Terrorist attacks, storm hurt fresh tomato crops

Feb. 24, 2002

EAST MANATEE, Fla. -- Florida agriculture took a double hit when terrorists attacked America on Sept. 11 and tropical storm Gabrielle ravaged Florida's Gulf Coast on Sept. 14.

According to a report published in the Bradenton Herald, tomatoes, the county's top crop, will be delayed two weeks because of Gabrielle's soaking rains, according to Phyllis Gilreath, an extension agent with the University of Florida's Manatee County extension service.

"We should be picking tomatoes now," Gilreath said. "We won't be picking them until November."

Complicating matters were the terrorist attacks of Sept. 11, which precipitated a decline in sales at high-end and casual dining restaurants.

Tom O'Brien of C&D Fruit & Vegetable Co. of East Manatee, told the Herald his company, Incredibly Fresh Wholesale Seafood, usually sells $1 million in produce and seafood to hotels and restaurants in Naples every September. This year, however, his sales were half that.

"No one wanted to go to conventions," O'Brien said. "People are just now starting to come back."

Taylor & Fulton Inc. of Palmetto experienced a "horrible" September, said its president, Jay Taylor.

"We were at the peak of our fall tomato crop in our Virginia operation," Taylor said. "Our largest market is New York City. At one point, we had 80 semi loads of tomatoes (each cargo valued at $15,000) unsold. We couldn't get the trucks in there to deliver. It hit us hard for two weeks."

Taylor & Fulton eventually sold the loads at a loss, Taylor said.

The attacks also hurt West Coast Tomato Company's California operation, said its president, Dan McClure, who is based in Palmetto, Fla.

"It certainly had an affect on the California market," McClure said. "It kept the market depressed. It cost the vegetable industry millions and millions."

The wholesale market price for tomatoes fluctuates from $7 to $9 per 25-pound box, but Sept. 11 caused people to stay home and glued to their TVs rather than bother with food, which requires preparation.

"The price went to, 'Come and get 'em,' " Harllee said. "I heard some tomatoes went for as low as $2 for a 25-pound box. When it gets that low, people dump them."

Manatee County tomato growers estimate Gabrielle dumped six to 14 inches of rain, and said its high winds damaged plants.
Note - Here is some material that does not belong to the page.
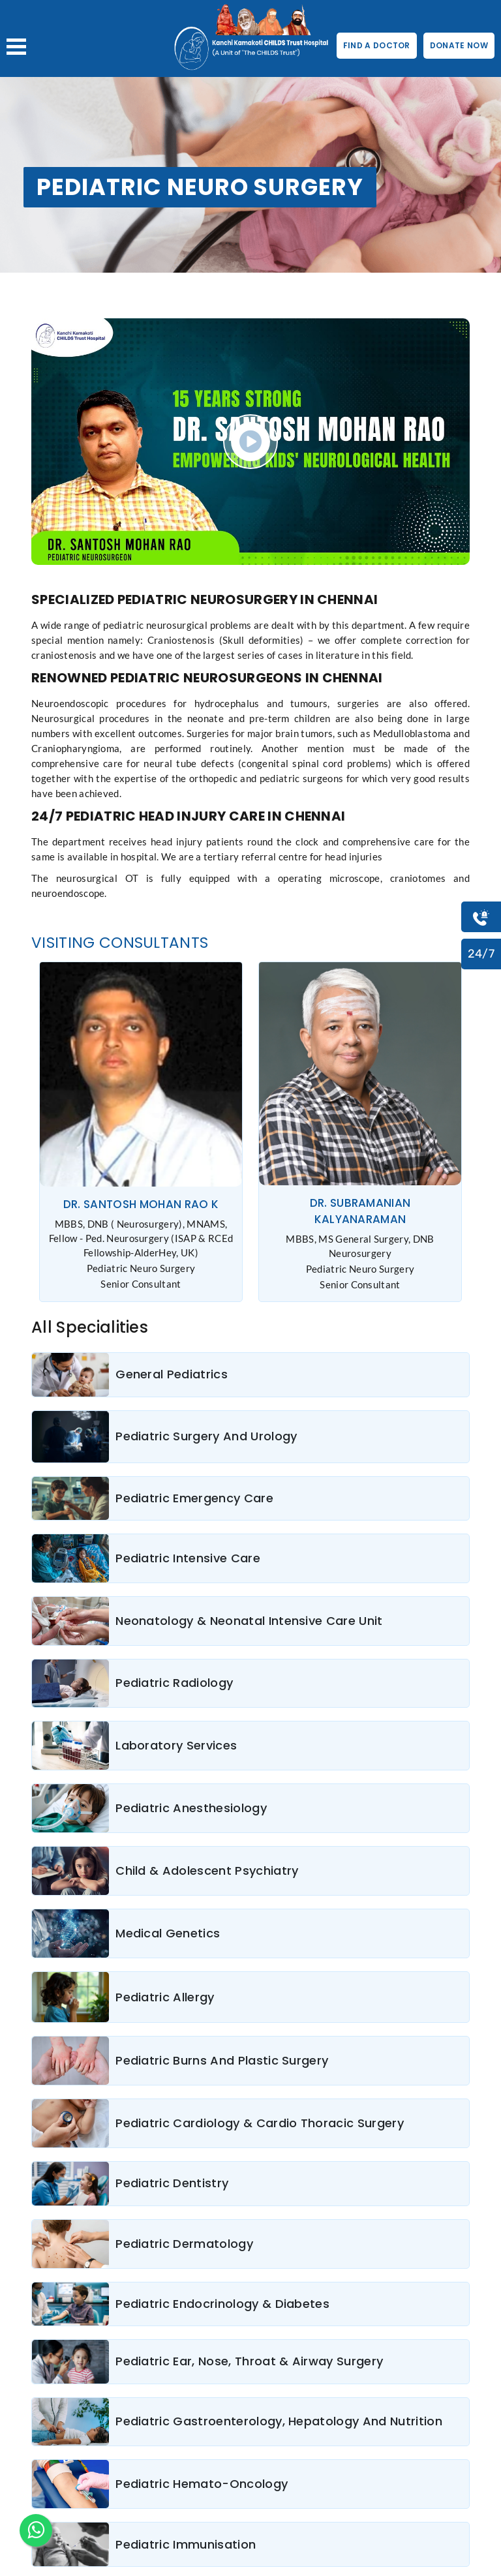 The height and width of the screenshot is (2576, 501). I want to click on Laboratory Services, so click(176, 1745).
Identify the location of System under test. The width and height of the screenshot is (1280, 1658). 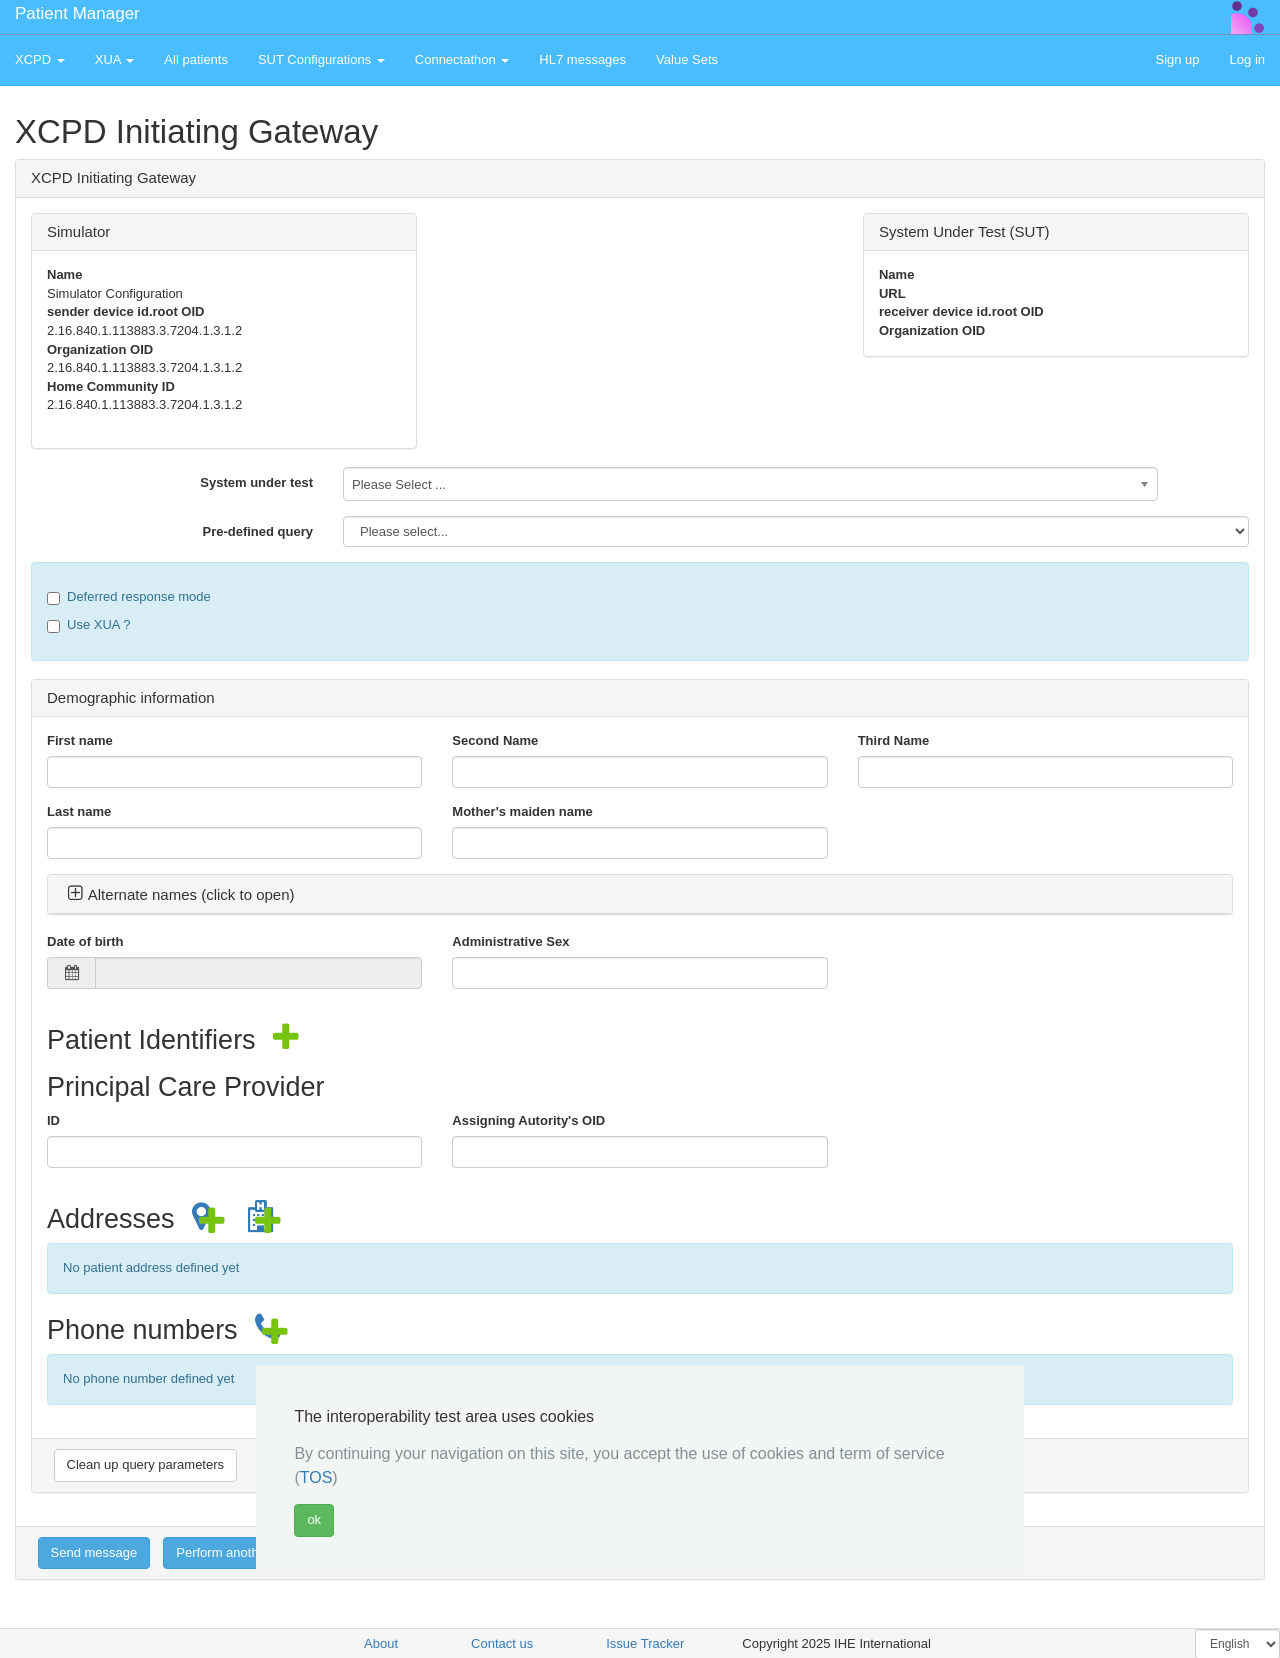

"Gabrielle came through during the growing season and severely damaged our crops," Taylor said. "Those plants will never be the same. It was the worst damage from a tropical storm I have ever seen. We won't know what it cost us until the end of the season."

West Coast Tomato's crop was set back two weeks, according to McClure.

"The storm impacted us tremendously," McClure said. "It blew off the plastic over the beds. It broke plants off. It caused tomato stakes to fall over."

Harllee said if Manatee County can get a decent crop into market before too long, it might yet do OK.

"The forecast for November will be a decent market, offset by lower yields," Harllee said. "When supply is down, you can have a better market. We just have to see how far off we (Manatee County) really are."